DESCRIPTION (provided by applicant): snoRNAs are non-coding guide RNAs that direct site-specific post-transcriptional RNA modifications - either pseudouridylation or 2'-O-methylation - of their target RNAs. Although snoRNAs' biochemical functions are relatively well characterized, their biological roles are just beginning to be explored. Notably, dysregulation of specific snoRNAs is associated with increased risk for breast, prostate, lung, brain and colorectal cancers as well as leukemia and multiple myeloma. Most remarkably, one pseudouridylation-directing snoRNA, SNORA42, was recently identified as an oncogene in non-small cell lung carcinoma (NSCLC).
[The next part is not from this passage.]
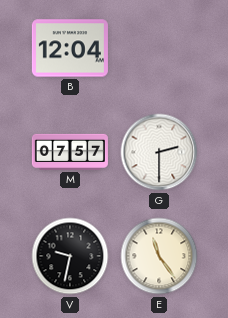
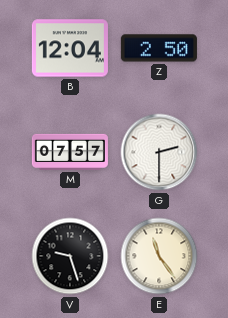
Z: none -> 2:50
V: 9:32 -> 9:27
Despite increasing awareness of the medical significance of snoRNA biology, the mechanisms by which altered snoRNA activities cause cancer remain mysterious. We have preliminary data supporting a new paradigm for snoRNA function, which we here propose to investigate in the context of increased NSCLC cell proliferation and metastasis. Using a novel technology (Pseudo-seq) that allows us to map the locations of pseudouridines (φ) genome-wide with single nucleotide resolution, we have demonstrated for the first time that endogenous human messenger RNAs (mRNAs) contain φ's at specific sites. Because previously known snoRNA targets were restricted to ribosomal RNAs, or less frequently, spliceosomal small RNAs, this breakthrough expands the number of potential cancer-relevant targets of SNORA42 more than 100-fold, and raises the possibility that amplification/over-expression of oncogenic SNORA42 causes tumorigenesis by perturbing modification of mRNA targets. Although the molecular consequences of endogenous mRNA pseudouridylation remain to be determined, recent work dramatically illustrates the potential significance of this post-transcriptional mRNA modification: artificial incorporation of φ's into model mRNAs changes the meaning of the genetic code! Building on these discoveries, we propose to conduct an exploratory research program (1) to investigate the molecular and cellular effects of site-specific mRNA pseudouridylation in non-small cell lung carcinoma; and (2) to comprehensively identify the pseudouridylated targets of the snoRNA oncogene SNORA42. Together, the proposed investigations will illuminate the mechanisms by which over-expression/genomic amplification of SNORA42 contributes to lung cancer with poor prognosis.

说明书(申请人提供)：snoRNAs是一种非编码引导RNA，可指导其靶RNA的位点特异性转录后RNA修饰--假脱氧核糖核酸化或2‘-O-甲基化。虽然snoRNAs的生化功能相对较好，但它们的生物学作用才刚刚开始探索。值得注意的是，特定snoRNAs的失调与乳腺癌、前列腺癌、肺癌、脑癌和结直肠癌以及白血病和多发性骨髓瘤的风险增加有关。最值得注意的是，最近发现了一种假尿嘧啶核糖核酸，SNORA42，它是非小细胞肺癌(NSCLC)的癌基因。尽管人们越来越认识到snoRNA生物学的医学意义，但snoRNA活性改变导致癌症的机制仍然是个谜。我们有初步数据支持snoRNA功能的新范式，我们在此建议在NSCLC细胞增殖和转移增加的背景下进行研究。利用一种新的技术(伪序列)，我们可以单核苷酸分辨率在全基因组范围内定位伪尿苷(φ)的位置，我们首次证明了内源性人类信使RNA(MRNAs)在特定的位置含有φ‘S。由于以前已知的snoRNA靶标仅限于核糖体RNA，或较少发生剪接小RNA，这一突破使SNORA42的潜在癌症相关靶标的数量增加了100多倍，并增加了癌基因SNORA42的扩增/过度表达通过干扰mRNA靶标的修改而导致肿瘤发生的可能性。尽管内源性信使核糖核酸假尿酸的分子后果仍有待确定，但最近的工作戏剧性地说明了这种转录后信使核糖核酸修饰的潜在意义：将φ‘S人工掺入模型信使核糖核酸改变了遗传密码的含义！在这些发现的基础上，我们建议进行一项探索性研究计划：(1)研究非小细胞肺癌中位点特异性mRNA假脱氧核糖核酸的分子和细胞效应；(2)全面鉴定snoRNA癌基因SNORA42的假脱氧核糖核酸化靶点。总之，拟议的研究将阐明SNORA42过度表达/基因组扩增导致预后不良的肺癌的机制。